WHAT THE EXERCISE ASKS: The answer is to be an exact copy of the lines below running from the line with "los datos de cada personaje y una" down to the line with "年末までビッグイベントはありませんので、ドル円はしば", both ends included, and nothing more.

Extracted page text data
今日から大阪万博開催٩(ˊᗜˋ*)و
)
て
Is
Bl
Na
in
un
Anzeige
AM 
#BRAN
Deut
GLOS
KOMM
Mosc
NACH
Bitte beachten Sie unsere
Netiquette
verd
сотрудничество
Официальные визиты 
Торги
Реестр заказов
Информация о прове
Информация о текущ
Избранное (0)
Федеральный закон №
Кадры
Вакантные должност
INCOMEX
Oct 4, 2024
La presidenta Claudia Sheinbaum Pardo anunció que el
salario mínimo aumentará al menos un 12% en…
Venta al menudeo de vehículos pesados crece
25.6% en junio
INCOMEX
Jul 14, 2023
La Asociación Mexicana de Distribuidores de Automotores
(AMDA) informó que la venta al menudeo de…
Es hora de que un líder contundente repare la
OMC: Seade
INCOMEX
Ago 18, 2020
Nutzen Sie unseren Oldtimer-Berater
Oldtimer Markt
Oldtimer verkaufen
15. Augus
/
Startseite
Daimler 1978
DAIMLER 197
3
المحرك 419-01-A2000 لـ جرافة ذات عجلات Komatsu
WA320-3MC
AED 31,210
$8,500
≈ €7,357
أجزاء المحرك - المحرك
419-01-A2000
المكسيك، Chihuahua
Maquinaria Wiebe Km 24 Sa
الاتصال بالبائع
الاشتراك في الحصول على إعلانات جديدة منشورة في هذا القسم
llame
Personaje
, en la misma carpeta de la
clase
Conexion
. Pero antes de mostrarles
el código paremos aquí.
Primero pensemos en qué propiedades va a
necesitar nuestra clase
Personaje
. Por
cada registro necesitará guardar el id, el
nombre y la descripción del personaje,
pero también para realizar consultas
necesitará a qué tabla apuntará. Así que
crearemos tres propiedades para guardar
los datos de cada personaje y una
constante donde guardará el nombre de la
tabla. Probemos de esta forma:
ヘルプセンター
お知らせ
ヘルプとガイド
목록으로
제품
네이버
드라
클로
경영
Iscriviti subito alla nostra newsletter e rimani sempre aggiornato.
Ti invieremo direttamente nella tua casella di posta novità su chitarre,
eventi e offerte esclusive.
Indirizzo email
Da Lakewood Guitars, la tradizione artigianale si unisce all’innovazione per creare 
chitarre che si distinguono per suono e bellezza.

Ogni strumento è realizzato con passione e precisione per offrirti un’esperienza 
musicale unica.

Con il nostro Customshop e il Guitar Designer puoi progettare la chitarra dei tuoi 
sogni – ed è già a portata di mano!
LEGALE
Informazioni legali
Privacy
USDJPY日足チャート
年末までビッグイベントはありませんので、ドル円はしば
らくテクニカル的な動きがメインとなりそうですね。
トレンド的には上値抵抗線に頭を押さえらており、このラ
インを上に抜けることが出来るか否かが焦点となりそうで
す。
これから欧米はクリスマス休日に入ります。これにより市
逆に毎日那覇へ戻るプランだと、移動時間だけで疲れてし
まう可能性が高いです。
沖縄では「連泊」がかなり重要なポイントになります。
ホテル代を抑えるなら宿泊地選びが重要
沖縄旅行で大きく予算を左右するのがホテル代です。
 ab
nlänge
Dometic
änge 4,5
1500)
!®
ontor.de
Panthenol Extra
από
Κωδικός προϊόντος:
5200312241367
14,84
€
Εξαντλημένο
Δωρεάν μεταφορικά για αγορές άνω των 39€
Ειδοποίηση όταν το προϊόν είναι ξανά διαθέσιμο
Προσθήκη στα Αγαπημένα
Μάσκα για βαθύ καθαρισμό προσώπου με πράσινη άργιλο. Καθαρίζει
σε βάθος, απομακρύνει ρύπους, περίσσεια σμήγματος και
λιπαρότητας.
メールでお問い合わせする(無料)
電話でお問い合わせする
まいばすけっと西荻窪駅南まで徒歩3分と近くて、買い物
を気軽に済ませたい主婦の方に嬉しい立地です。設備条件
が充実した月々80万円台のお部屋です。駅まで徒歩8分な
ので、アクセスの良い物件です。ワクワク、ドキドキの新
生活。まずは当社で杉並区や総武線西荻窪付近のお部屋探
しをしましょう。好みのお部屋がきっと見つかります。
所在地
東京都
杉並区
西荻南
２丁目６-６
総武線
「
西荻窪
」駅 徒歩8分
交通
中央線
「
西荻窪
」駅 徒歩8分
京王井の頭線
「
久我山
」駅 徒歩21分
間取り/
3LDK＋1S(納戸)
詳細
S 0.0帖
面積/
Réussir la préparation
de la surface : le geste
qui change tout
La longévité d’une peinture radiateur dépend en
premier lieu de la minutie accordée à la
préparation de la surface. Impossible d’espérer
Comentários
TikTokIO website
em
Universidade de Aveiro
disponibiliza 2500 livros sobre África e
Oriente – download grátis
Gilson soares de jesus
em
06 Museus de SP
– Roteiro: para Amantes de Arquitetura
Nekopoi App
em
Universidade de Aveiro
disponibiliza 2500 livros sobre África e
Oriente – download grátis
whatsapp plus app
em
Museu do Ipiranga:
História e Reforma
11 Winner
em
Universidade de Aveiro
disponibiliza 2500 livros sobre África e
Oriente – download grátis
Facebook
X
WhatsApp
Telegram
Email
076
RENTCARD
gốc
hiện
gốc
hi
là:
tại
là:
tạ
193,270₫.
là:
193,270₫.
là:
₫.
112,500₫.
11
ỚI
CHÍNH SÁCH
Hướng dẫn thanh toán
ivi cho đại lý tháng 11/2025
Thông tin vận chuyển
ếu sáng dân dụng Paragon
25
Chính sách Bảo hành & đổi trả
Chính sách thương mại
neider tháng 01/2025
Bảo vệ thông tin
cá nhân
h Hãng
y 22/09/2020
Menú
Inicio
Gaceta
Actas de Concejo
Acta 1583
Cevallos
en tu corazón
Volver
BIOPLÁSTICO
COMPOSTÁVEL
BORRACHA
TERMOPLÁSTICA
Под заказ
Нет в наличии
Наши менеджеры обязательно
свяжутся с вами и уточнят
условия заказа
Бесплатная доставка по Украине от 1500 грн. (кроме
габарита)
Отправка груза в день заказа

REPLY TO THE EXERCISE:
los datos de cada personaje y una
constante donde guardará el nombre de la
tabla. Probemos de esta forma:
ヘルプセンター
お知らせ
ヘルプとガイド
목록으로
제품
네이버
드라
클로
경영
Iscriviti subito alla nostra newsletter e rimani sempre aggiornato.
Ti invieremo direttamente nella tua casella di posta novità su chitarre,
eventi e offerte esclusive.
Indirizzo email
Da Lakewood Guitars, la tradizione artigianale si unisce all’innovazione per creare 
chitarre che si distinguono per suono e bellezza.

Ogni strumento è realizzato con passione e precisione per offrirti un’esperienza 
musicale unica.

Con il nostro Customshop e il Guitar Designer puoi progettare la chitarra dei tuoi 
sogni – ed è già a portata di mano!
LEGALE
Informazioni legali
Privacy
USDJPY日足チャート
年末までビッグイベントはありませんので、ドル円はしば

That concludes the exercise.